▶ TASK REQUIREMENTS
Text only, exactly as given: reproduce the entries below without their pictures.

-------- RECORDS FOR PROCESSING --------

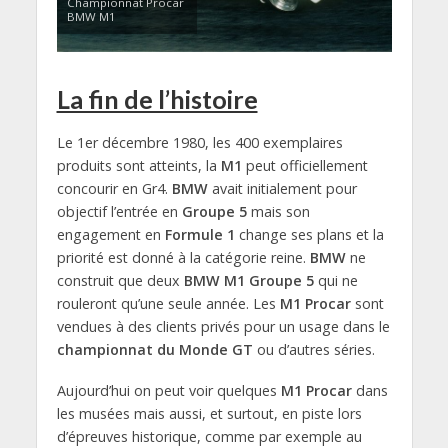
Championnat Procar
BMW M1
La fin de l’histoire
Le 1er décembre 1980, les 400 exemplaires
produits sont atteints, la
M1
peut officiellement
concourir en Gr4.
BMW
avait initialement pour
objectif l’entrée en
Groupe 5
mais son
engagement en
Formule 1
change ses plans et la
priorité est donné à la catégorie reine.
BMW
ne
construit que deux
BMW M1 Groupe 5
qui ne
rouleront qu’une seule année. Les
M1 Procar
sont
vendues à des clients privés pour un usage dans le
championnat du Monde GT
ou d’autres séries.
Aujourd’hui on peut voir quelques
M1 Procar
dans
les musées mais aussi, et surtout, en piste lors
d’épreuves historique, comme par exemple au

--------

▶ REPLY TO THE EXERCISE
Championnat Procar
BMW M1
La fin de l’histoire
Le 1er décembre 1980, les 400 exemplaires
produits sont atteints, la
M1
peut officiellement
concourir en Gr4.
BMW
avait initialement pour
objectif l’entrée en
Groupe 5
mais son
engagement en
Formule 1
change ses plans et la
priorité est donné à la catégorie reine.
BMW
ne
construit que deux
BMW M1 Groupe 5
qui ne
rouleront qu’une seule année. Les
M1 Procar
sont
vendues à des clients privés pour un usage dans le
championnat du Monde GT
ou d’autres séries.
Aujourd’hui on peut voir quelques
M1 Procar
dans
les musées mais aussi, et surtout, en piste lors
d’épreuves historique, comme par exemple au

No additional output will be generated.